What’s happening today is comparable to the Quiet Revolution in 1960s Quebec, he says. Our indigenous peoples are about to impose themselves the way Quebec nationalists did then. Few understand this because the focus has disproportionately been on the suffering and the failures – the rapes, the poverty, the residential schools, the Attawapiskats.

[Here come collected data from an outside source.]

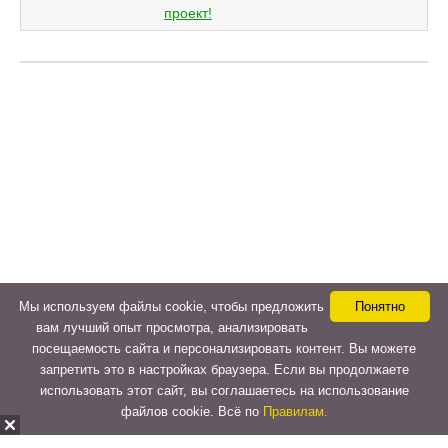
Мы используем файлы cookie, чтобы предложить
Понятно
вам лучший опыт просмотра, анализировать
посещаемость сайта и персонализировать контент. Вы можете
запретить это в настройках браузера. Если вы продолжаете
использовать этот сайт, вы соглашаетесь на использование
файлов cookie. Всё по
Правилам.
Copyright © 2015-2026
LeVeLcash
. All Rights Reserved.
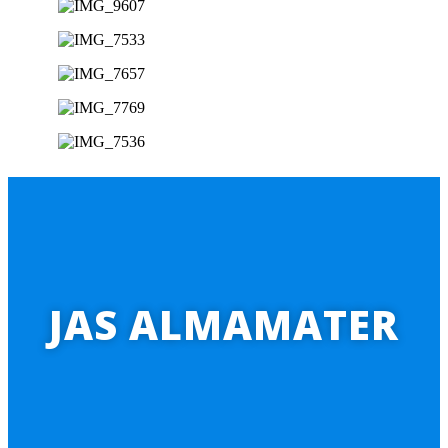
JAS ALMAMATER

There’s a new aboriginal elite. We have Inuit and Cree corporations. Supreme Court victories are giving aboriginals more control over the commodity-rich lands of the North. Climate change is playing to their agenda. The aboriginal population is rapidly increasing, as is aboriginal youth enrolment in universities and colleges. “They are smart, intellectually lean and rightfully angry young people,” he says – their clout was felt with Idle No More and will soon register more tellingly.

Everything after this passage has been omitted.